Scope of the exported fact set
The SIR is a curated projection, not a complete dump of every property a
control reads. The CEL evaluation pipeline inside stave apply consumes
the full property tree of every observation; the fact export ships a
subset selected for the domains where external reasoning (Z3, cvc5,
Soufflé, Clingo, Prolog) was prioritised.
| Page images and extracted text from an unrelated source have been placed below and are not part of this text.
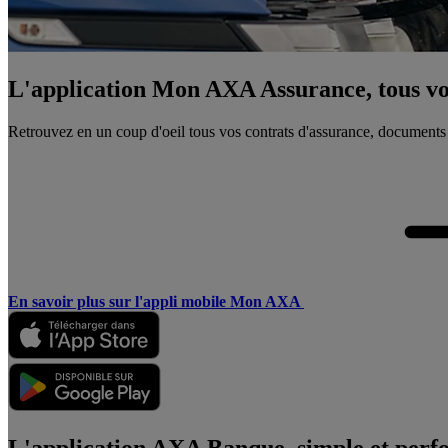
L'application Mon AXA Assurance, tous vos
Retrouvez en un coup d'oeil tous vos contrats d'assurance, documents
En savoir plus sur l'appli mobile Mon AXA
L'application AXA Banque, simple et perf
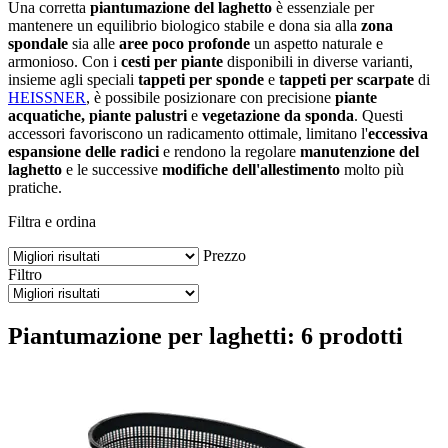
Una corretta
piantumazione del laghetto
è essenziale per
mantenere un equilibrio biologico stabile e dona sia alla
zona
spondale
sia alle
aree poco profonde
un aspetto naturale e
armonioso. Con i
cesti per piante
disponibili in diverse varianti,
insieme agli speciali
tappeti per sponde
e
tappeti per scarpate
di
HEISSNER
, è possibile posizionare con precisione
piante
acquatiche, piante palustri
e
vegetazione da sponda
. Questi
accessori favoriscono un radicamento ottimale, limitano l'
eccessiva
espansione delle radici
e rendono la regolare
manutenzione del
laghetto
e le successive
modifiche dell'allestimento
molto più
pratiche.
Filtra e ordina
Prezzo
Filtro
Piantumazione per laghetti: 6 prodotti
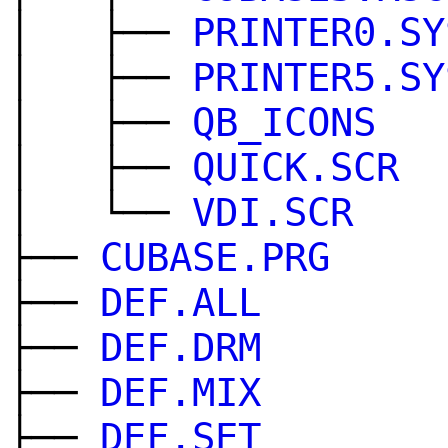
│ ├──
PRINTER0.SY
│ ├──
PRINTER5.SY
│ ├──
QB_ICONS
│ ├──
QUICK.SCR
│ └──
VDI.SCR
├──
CUBASE.PRG
├──
DEF.ALL
├──
DEF.DRM
├──
DEF.MIX
├──
DEF.SET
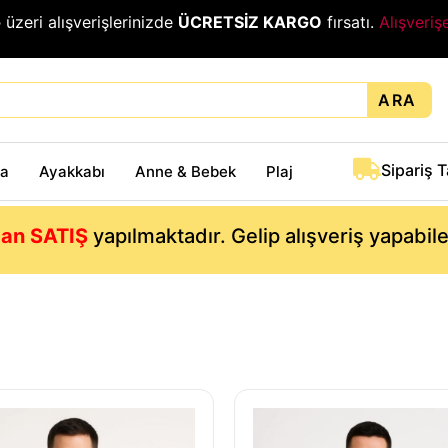
₺
üzeri alışverişlerinizde
ÜCRETSİZ KARGO
fırsatı.
Alışveriş
ARA
Sipariş 
ta
Ayakkabı
Anne & Bebek
Plaj
an SATIŞ
yapılmaktadır. Gelip alışveriş yapabil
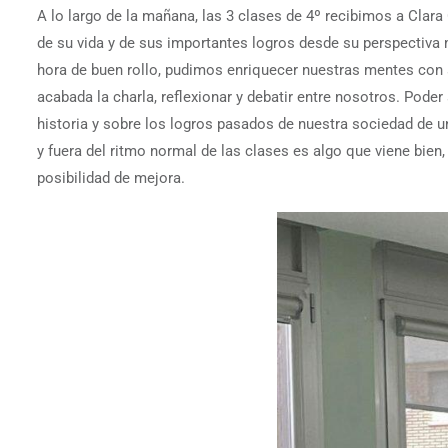
A lo largo de la mañana, las 3 clases de 4º recibimos a Cla
de su vida y de sus importantes logros desde su perspectiva
hora de buen rollo, pudimos enriquecer nuestras mentes con a
acabada la charla, reflexionar y debatir entre nosotros. Pode
historia y sobre los logros pasados de nuestra sociedad de 
y fuera del ritmo normal de las clases es algo que viene bie
posibilidad de mejora.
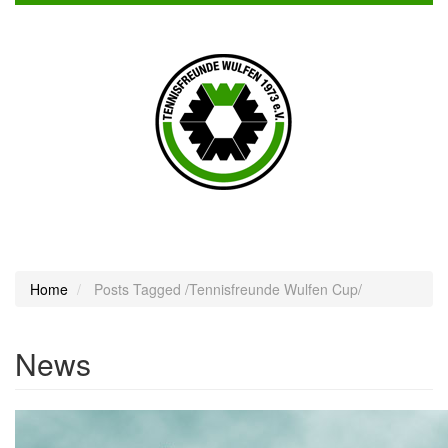
Toggl
naviga
Home
Posts Tagged
/
Tennisfreunde Wulfen Cup/
News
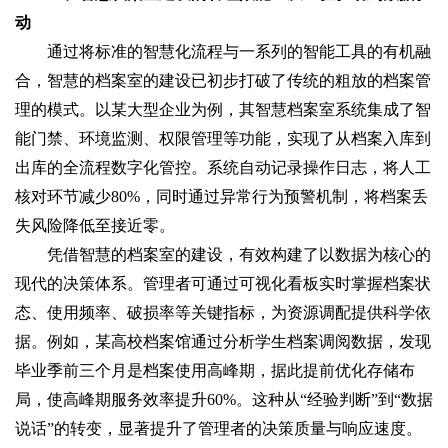
动
通过将标准的智慧化流程与一系列的智能工具的有机融
合，智慧的档案室的建设已初步打破了传统的粗放的档案管
理的模式。以某大型企业为例，其智慧档案室系统集成了智
能门禁、环境监测、权限管理等功能，实现了从档案入库到
出库的全流程数字化管控。系统自动记录操作日志，将人工
核对环节减少80%，同时通过异常行为预警机制，将档案丢
失风险降低至接近零。
凭借智慧的档案室的建设，有效构建了以数据为核心的
现代的决策体系。管理者可通过可视化看板实时掌握档案状
态、使用频率、破损率等关键指标，为资源调配提供科学依
据。例如，某高校档案馆通过分析学生档案调阅数据，发现
毕业季前三个月是档案使用高峰期，据此提前优化存储布
局，使高峰期服务效率提升60%。这种从“经验判断”到“数据
说话”的转变，显著提升了管理者的决策质量与响应速度。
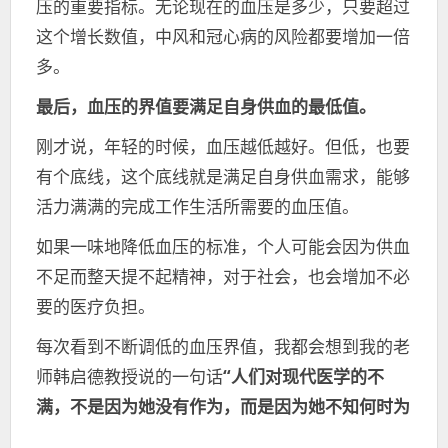
压的重要指标。无论现在的血压是多少，只要超过
这个增长数值，中风和冠心病的风险都要增加一倍
多。
最后，血压的界值要满足自身供血的最低值。
刚才说，年轻的时候，血压越低越好。但低，也要
有个底线，这个底线就是满足自身供血需求，能够
活力满满的完成工作生活所需要的血压值。
如果一味地降低血压的标准，个人可能会因为供血
不足而整天提不起精神，对于社会，也会增加不必
要的医疗负担。
每次看到不断调低的血压界值，我都会想到我的老
师韩启德教授说的一句话
“人们对现代医学的不
满，不是因为她没有作为，而是因为她不知何时为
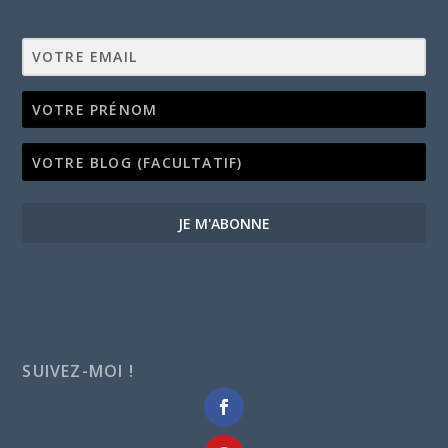
JE M'ABONNE
SUIVEZ-MOI !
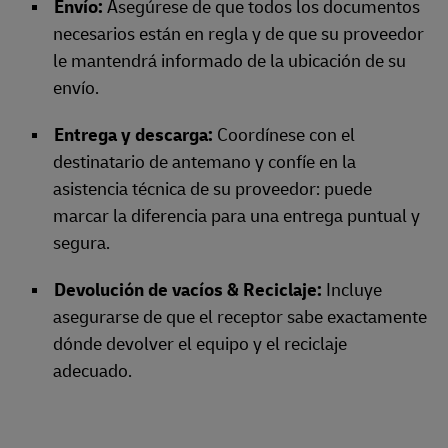
Envío:
Asegúrese de que todos los documentos
necesarios están en regla y de que su proveedor
le mantendrá informado de la ubicación de su
envío.
Entrega y descarga:
Coordínese con el
destinatario de antemano y confíe en la
asistencia técnica de su proveedor: puede
marcar la diferencia para una entrega puntual y
segura.
Devolución de vacíos & Reciclaje:
Incluye
asegurarse de que el receptor sabe exactamente
dónde devolver el equipo y el reciclaje
adecuado.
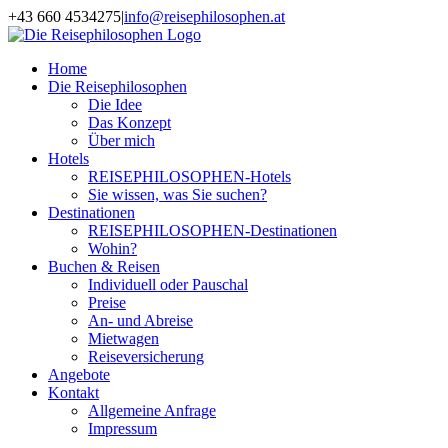
Zum
+43 660 4534275
|
info@reisephilosophen.at
Inhalt
Facebook
Instagram
LinkedIn
Pinterest
springen
Home
Die Reisephilosophen
Die Idee
Das Konzept
Über mich
Hotels
REISEPHILOSOPHEN-Hotels
Sie wissen, was Sie suchen?
Destinationen
REISEPHILOSOPHEN-Destinationen
Wohin?
Buchen & Reisen
Individuell oder Pauschal
Preise
An- und Abreise
Mietwagen
Reiseversicherung
Angebote
Kontakt
Allgemeine Anfrage
Impressum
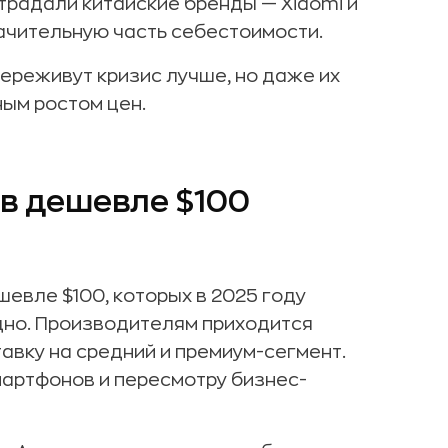
традали китайские бренды — Xiaomi и
начительную часть себестоимости.
ереживут кризис лучше, но даже их
ым ростом цен.
в дешевле $100
шевле $100, которых в 2025 году
дно. Производителям приходится
авку на средний и премиум-сегмент.
мартфонов и пересмотру бизнес-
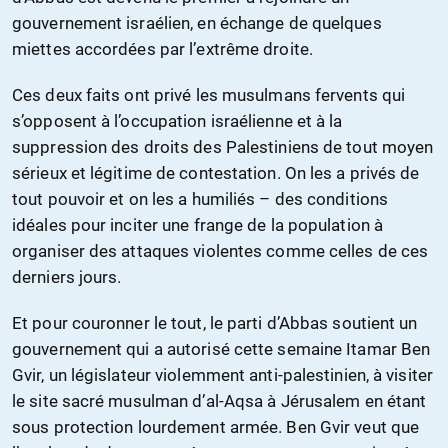
gouvernement israélien, en échange de quelques
miettes accordées par l’extrême droite.
Ces deux faits ont privé les musulmans fervents qui
s’opposent à l’occupation israélienne et à la
suppression des droits des Palestiniens de tout moyen
sérieux et légitime de contestation. On les a privés de
tout pouvoir et on les a humiliés – des conditions
idéales pour inciter une frange de la population à
organiser des attaques violentes comme celles de ces
derniers jours.
Et pour couronner le tout, le parti d’Abbas soutient un
gouvernement qui a autorisé cette semaine Itamar Ben
Gvir, un législateur violemment anti-palestinien, à visiter
le site sacré musulman d’al-Aqsa à Jérusalem en étant
sous protection lourdement armée. Ben Gvir veut que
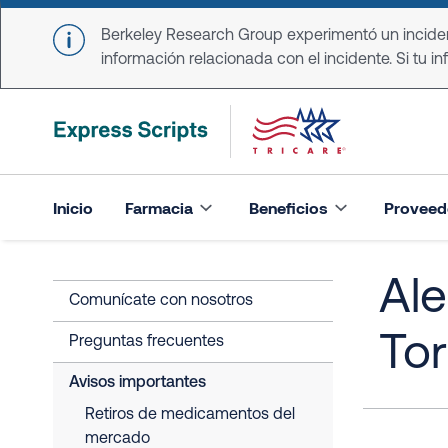
Skip to main content
Berkeley Research Group experimentó un incident
información relacionada con el incidente. Si tu in
Inicio
Farmacia
Beneficios
Proveed
Ale
Comunícate con nosotros
To
Preguntas frecuentes
Avisos importantes
Retiros de medicamentos del
mercado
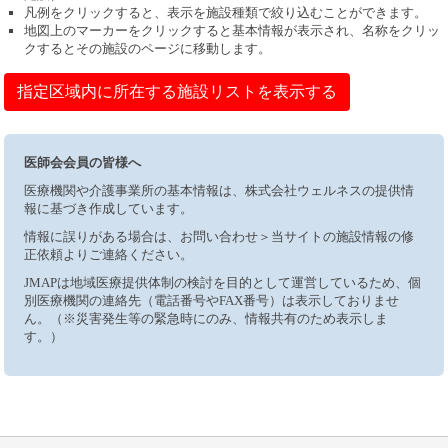
凡例をクリックすると、表示を施設種類で絞り込むことができます。
地図上のマーカーをクリックすると基本情報が表示され、名称をクリッ
クするとその施設のページに移動します。
指定区域内に所在する施設リストを表示する
医師会会員の皆様へ
医療機関や介護事業所の基本情報は、株式会社ウェルネスの提供情
報に基づき作成しています。
情報に誤りがある場合は、お問い合わせ＞当サイトの施設情報の修
正依頼よりご連絡ください。
JMAPは地域医療提供体制の検討を目的として運営しているため、個
別医療機関の連絡先（電話番号やFAX番号）は表示しておりませ
ん。（※災害発生等の緊急時にのみ、情報共有のため表示しま
す。）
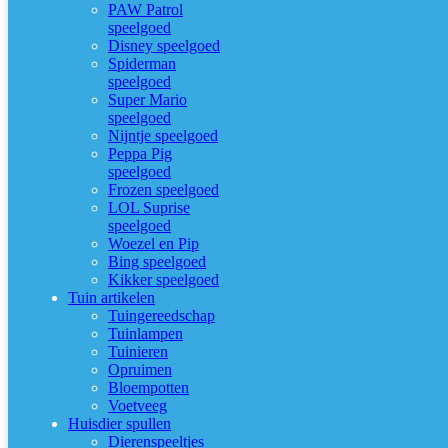
PAW Patrol
speelgoed
Disney speelgoed
Spiderman
speelgoed
Super Mario
speelgoed
Nijntje speelgoed
Peppa Pig
speelgoed
Frozen speelgoed
LOL Suprise
speelgoed
Woezel en Pip
Bing speelgoed
Kikker speelgoed
Tuin artikelen
Tuingereedschap
Tuinlampen
Tuinieren
Opruimen
Bloempotten
Voetveeg
Huisdier spullen
Dierenspeeltjes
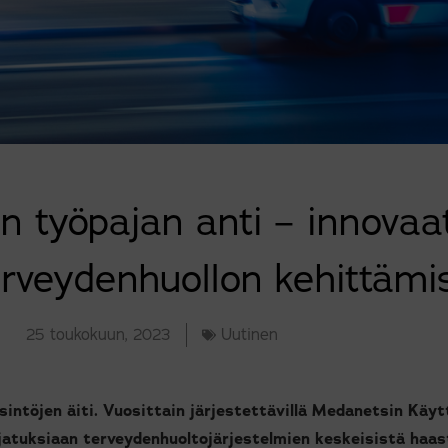
n työpajan anti – innovaat
terveydenhuollon kehittäm
25 toukokuun, 2023
Uutinen
sintöjen äiti. Vuosittain järjestettävillä Medanetsin Käyt
atuksiaan terveydenhuoltojärjestelmien keskeisistä haas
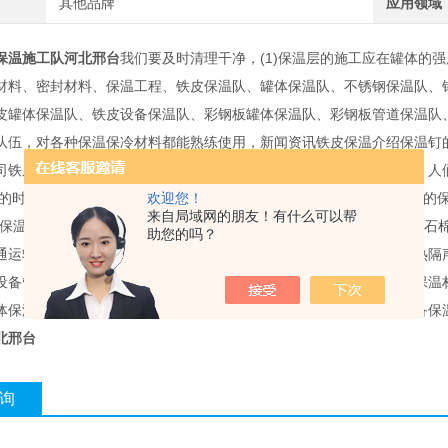
其他品牌
应用领域
保温施工队河北邢台
我们要及时清理干净，(1)保温层的施工应在罐体的
材料、密封材料、保温工程、铁皮保温队、罐体保温队、不锈钢保温队、
皮罐体保温队、铁皮设备保温队、彩钢板罐体保温队、彩钢板管道保温队
队伍，对各种保温保冷材料都能熟练使用，新闻资讯铁皮保温介绍保温钉的使用
司铁皮保温介绍保温钉的使用有着什么样的用途？在工业化的进程中，人
欢迎您！
间内，通过技术*企业经营，逐步保温材料的主要市场，成为国内的保温
来自局域网的朋友！有什么可以帮
体保温-阀门保温我公司采用聚氨酯，橡塑，硅酸铝，硅酸盐，玻璃棉，石
助您的吗？
通运输等行业，是管道贮罐锅炉烟道热交换器风机车船等工业设备隔热隔
设备管道防水锅炉化工墙体保温水质净化等保温公司提供的产品包括保温
体保温管道保温设备保温队不锈钢罐体保温队铝皮罐体保温队铁皮设备保
北邢台
询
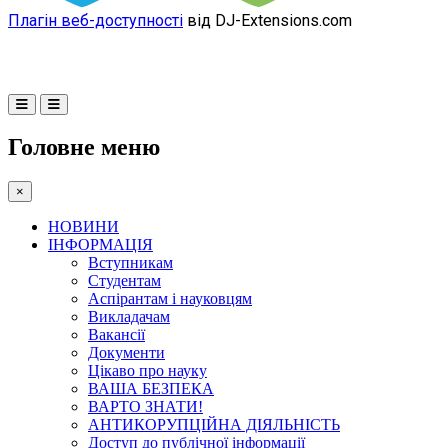
Плагін веб-доступності
від DJ-Extensions.com
Головне меню
×
НОВИНИ
ІНФОРМАЦІЯ
Вступникам
Студентам
Аспірантам і науковцям
Викладачам
Вакансії
Документи
Цікаво про науку
ВАША БЕЗПЕКА
ВАРТО ЗНАТИ!
АНТИКОРУПЦІЙНА ДІЯЛЬНІСТЬ
Доступ до публічної інформації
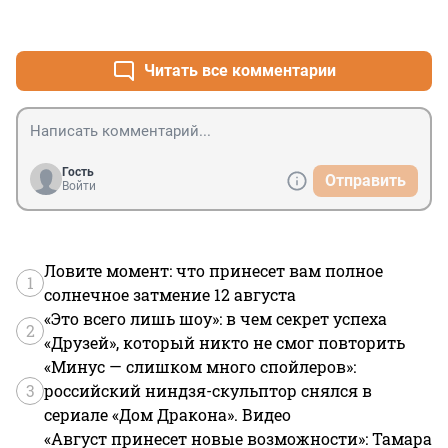
+3
–1
Читать все комментарии
Гость
Отправить
Войти
Ловите момент: что принесет вам полное
1
солнечное затмение 12 августа
«Это всего лишь шоу»: в чем секрет успеха
2
«Друзей», который никто не смог повторить
«Минус — слишком много спойлеров»:
3
российский ниндзя-скульптор снялся в
сериале «Дом Дракона». Видео
«Август принесет новые возможности»: Тамара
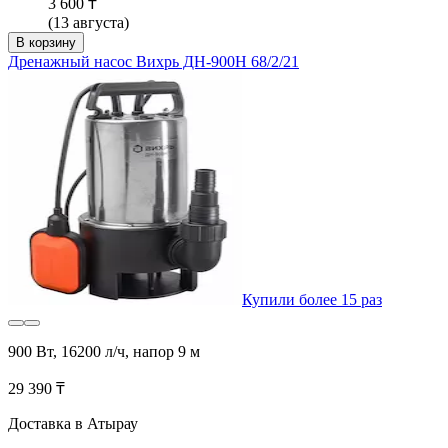
3 600 ₸
(13 августа)
В корзину
Дренажный насос Вихрь ДН-900H 68/2/21
Купили более 15 раз
900 Вт, 16200 л/ч, напор 9 м
29 390 ₸
Доставка в Атырау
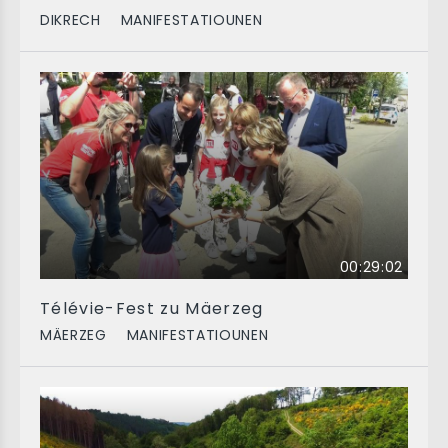
DIKRECH
MANIFESTATIOUNEN
00:29:02
Télévie-Fest zu Mäerzeg
MÄERZEG
MANIFESTATIOUNEN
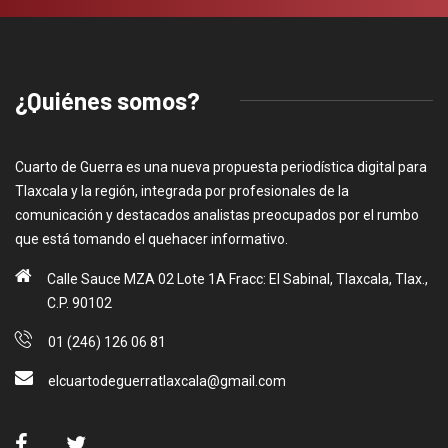
¿Quiénes somos?
Cuarto de Guerra es una nueva propuesta periodística digital para
Tlaxcala y la región, integrada por profesionales de la
comunicación y destacados analistas preocupados por el rumbo
que está tomando el quehacer informativo.
Calle Sauce MZA 02 Lote 1A Fracc: El Sabinal, Tlaxcala, Tlax.,
C.P. 90102
01 (246) 126 06 81
elcuartodeguerratlaxcala@gmail.com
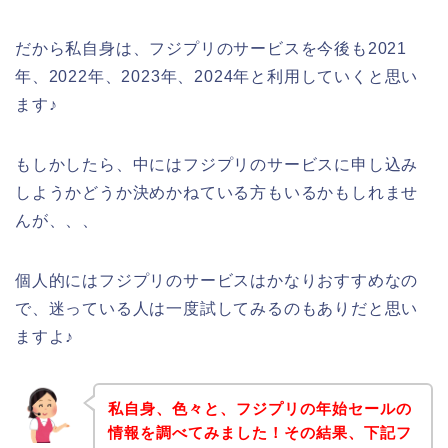
だから私自身は、フジプリのサービスを今後も2021
年、2022年、2023年、2024年と利用していくと思い
ます♪
もしかしたら、中にはフジプリのサービスに申し込み
しようかどうか決めかねている方もいるかもしれませ
んが、、、
個人的にはフジプリのサービスはかなりおすすめなの
で、迷っている人は一度試してみるのもありだと思い
ますよ♪
私自身、色々と、フジプリの年始セールの
情報を調べてみました！その結果、下記フ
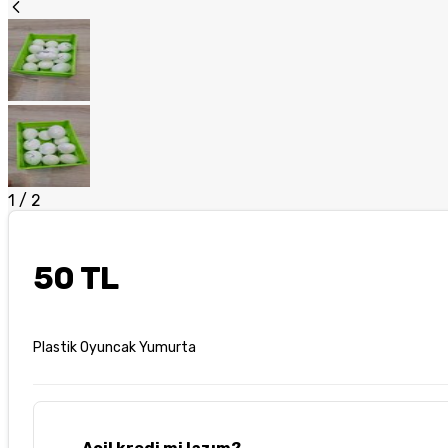
1
/
2
50 TL
Plastik Oyuncak Yumurta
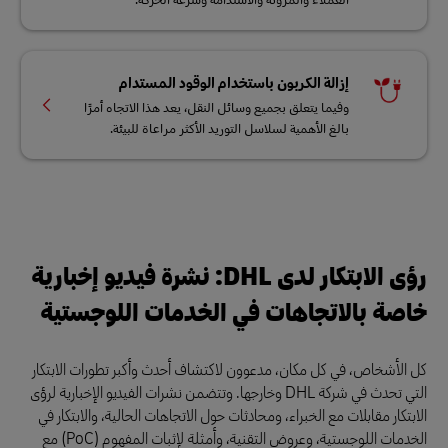
إزالة الكربون باستخدام الوقود المستدام
وفيما يتعلق بجميع وسائل النقل، يعد هذا الاتجاه أمرًا
بالغ الأهمية لسلاسل التوريد الأكثر مراعاة للبيئة.
رؤى الابتكار لدى DHL: نشرة فيديو إخبارية
خاصة بالاتجاهات في الخدمات اللوجستية
كل الأشخاص، في كل مكان، مدعوون لاكتشاف أحدث وأكبر تطورات الابتكار
التي تحدث في شركة DHL وخارجها. وتتضمن نشرات الفيديو الإخبارية لرؤى
الابتكار مقابلات مع الخبراء، ومحادثات حول الاتجاهات الحالية، والابتكار في
الخدمات اللوجستية، وعروض التقنية، وأمثلة لإثبات المفهوم (PoC) مع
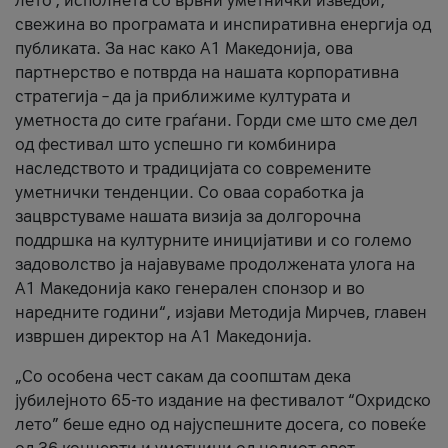
лето’, исполнета со врвни уметнички изведби,
свежина во програмата и инспиративна енергија од
публиката. За нас како A1 Македонија, ова
партнерство е потврда на нашата корпоративна
стратегија – да ја приближиме културата и
уметноста до сите граѓани. Горди сме што сме дел
од фестивал што успешно ги комбинира
наследството и традицијата со современите
уметнички тенденции. Со оваа соработка ја
зацврстуваме нашата визија за долгорочна
поддршка на културните иницијативи и со големо
задоволство ја најавуваме продолжената улога на
A1 Македонија како генерален спонзор и во
наредните години“, изјави Методија Мирчев, главен
извршен директор на A1 Македонија.
„Со особена чест сакам да соопштам дека
јубилејното 65-то издание на фестивалот “Охридско
лето” беше едно од најуспешните досега, со повеќе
Domain coverage measurement (against the embedded control catalog at
the time of writing — re-derive with stave forge paths for a current
snapshot):
| Top-level domains | Property paths | |
|---|---|---|
| Catalog (all controls combined) | 102 | 2,954 |
| Reached by at least one SIR projector | 13 | 1,301 (44%) |
| Zero coverage | 89 | 1,653 (56%) |
Domains with SIR projector coverage
ai, api, auth, compute, delegation, encryption,
identity, k8s, network, s3_ref, s3_upload, storage,
trail
Within these domains the projectors emit both the 59-entry scalar
allowlist (cmd/exportsir/facts.go::propertyAllowlist) and relational
predicates produced by 19 specialised projectors (IAM policy walk,
trust-policy walk, Cognito mapping, role-chain edges, trail logging,
delegation principals, etc.). The boundary inside each domain is
intentional: e.g. properties.identity.policies.attached_policies
is fully exported, but properties.identity.access_advisor.last_used_at
is only exported when the unusedServiceFacts projector touches it.
Domains with zero SIR coverage
Top-of-list (highest control-path count first):
database (172), azure (154), search_service (151),
governance (117), messaging (87), gcp (85), cdn (85),
m365 (78), monitoring (71), cryptography (51),
container (51), compliance (51), secret (47),
audit (37), cloudflare (31), github (26),
plus 73 smaller domains.
Three entire cloud vendors (azure, gcp, m365) and one cloud
service domain (database, covering RDS / DynamoDB / Cosmos /
Cloud SQL) have no SIR projector. Their controls evaluate normally
inside stave apply; their property values do NOT enter any external
proof. A Z3 (check-sat) against stave export-sir --format smt2
output reports satisfiability of the chains it can model — it cannot
report satisfiability of a chain whose member predicates live in
an uncovered domain.
Implication for proof claims
A solver verdict of UNSAT on the exported facts is a proof that the queried chain cannot fire given the predicates the SIR exposes. It is not a proof that the underlying infrastructure is safe along dimensions the SIR does not project.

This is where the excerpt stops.